The Federal Reserve Bank (FRB) of New York is calling for greater interoperability between stackable coins to prevent one stackable coin from replacing other coins because of better collateral.
Researchers from the FRB of New York published a report titled “Implications of Digital Assets for Financial Stability” in which they stated that the growing popularity of USD Coin (USDC), as opposed to Tether (USDT), poses a threat to the financial system as a whole, as it increases risks to smaller issuers.
According to experts, the more stable a stablecoin coin is, the greater the threat it poses to the financial system. A larger issuer would be able to push its competitors out of the market, leading to massive coin sales. Notably, experts have previously been concerned that a particular stablecoin would not be able to maintain a 1:1 peg to the dollar.

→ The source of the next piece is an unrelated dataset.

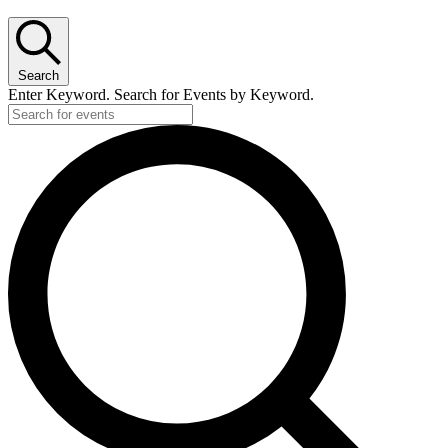
Search
Enter Keyword. Search for Events by Keyword.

To mitigate the risks, experts argue, regulators “should have the authority to implement standards to ensure compatibility between stablecoin.” One possible way to achieve greater interoperability is through the use of so-called “bridges”, which allow tokens intended for use in one blockchain to be deployed in another.
“In addition, Congress may consider other standards for custodial wallet providers, such as restrictions on affiliation with commercial entities or on the use of user transaction data,” the report says.
Earlier, New York Fed President John C. Williams urged banks to prepare for the coming fundamental transformation of digital payments and closely monitor the implications of the technological transformation.